DATA TO USE:

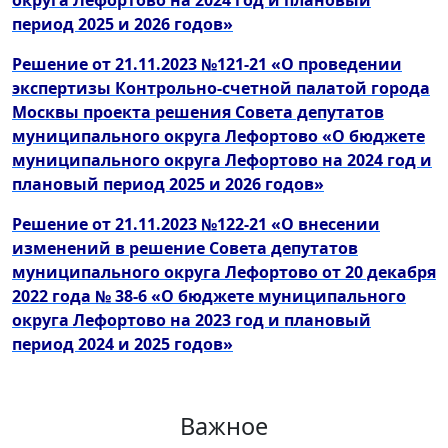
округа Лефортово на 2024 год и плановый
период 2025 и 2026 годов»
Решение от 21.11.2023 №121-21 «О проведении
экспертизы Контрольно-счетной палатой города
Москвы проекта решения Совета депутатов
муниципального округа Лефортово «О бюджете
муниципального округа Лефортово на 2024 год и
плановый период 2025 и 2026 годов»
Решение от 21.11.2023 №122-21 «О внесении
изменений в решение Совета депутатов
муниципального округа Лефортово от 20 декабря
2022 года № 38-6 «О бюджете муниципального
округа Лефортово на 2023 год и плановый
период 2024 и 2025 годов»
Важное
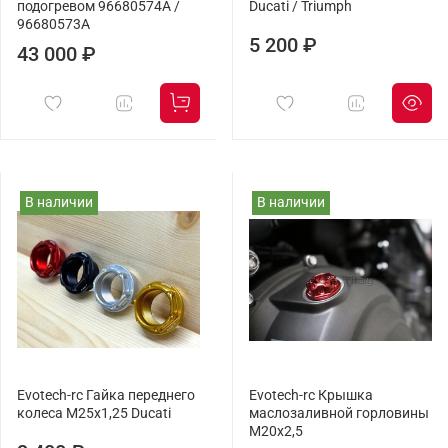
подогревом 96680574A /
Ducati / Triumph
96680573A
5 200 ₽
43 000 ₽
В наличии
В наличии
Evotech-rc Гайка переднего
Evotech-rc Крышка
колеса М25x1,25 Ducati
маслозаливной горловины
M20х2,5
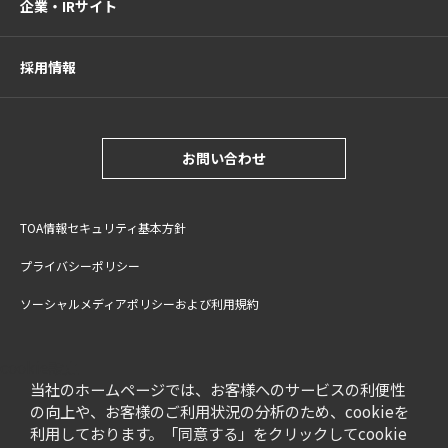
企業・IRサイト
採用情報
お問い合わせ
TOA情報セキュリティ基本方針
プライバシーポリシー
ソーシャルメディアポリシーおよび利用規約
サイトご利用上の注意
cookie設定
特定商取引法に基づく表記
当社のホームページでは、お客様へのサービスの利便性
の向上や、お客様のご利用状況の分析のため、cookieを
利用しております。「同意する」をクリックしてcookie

==

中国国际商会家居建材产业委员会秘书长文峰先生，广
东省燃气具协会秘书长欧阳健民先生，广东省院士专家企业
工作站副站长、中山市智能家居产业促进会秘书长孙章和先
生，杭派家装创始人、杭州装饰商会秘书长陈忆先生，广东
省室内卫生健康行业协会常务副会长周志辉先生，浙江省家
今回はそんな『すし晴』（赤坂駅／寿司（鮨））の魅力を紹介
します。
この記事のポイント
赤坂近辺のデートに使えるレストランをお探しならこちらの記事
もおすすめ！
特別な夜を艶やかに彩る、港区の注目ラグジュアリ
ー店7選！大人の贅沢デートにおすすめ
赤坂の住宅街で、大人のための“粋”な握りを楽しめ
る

GOAL OF THE EXERCISE: What this exercise asks for is every line of the data above with the word "годов".

ANSWER BELOW:
период 2025 и 2026 годов»
плановый период 2025 и 2026 годов»
период 2024 и 2025 годов»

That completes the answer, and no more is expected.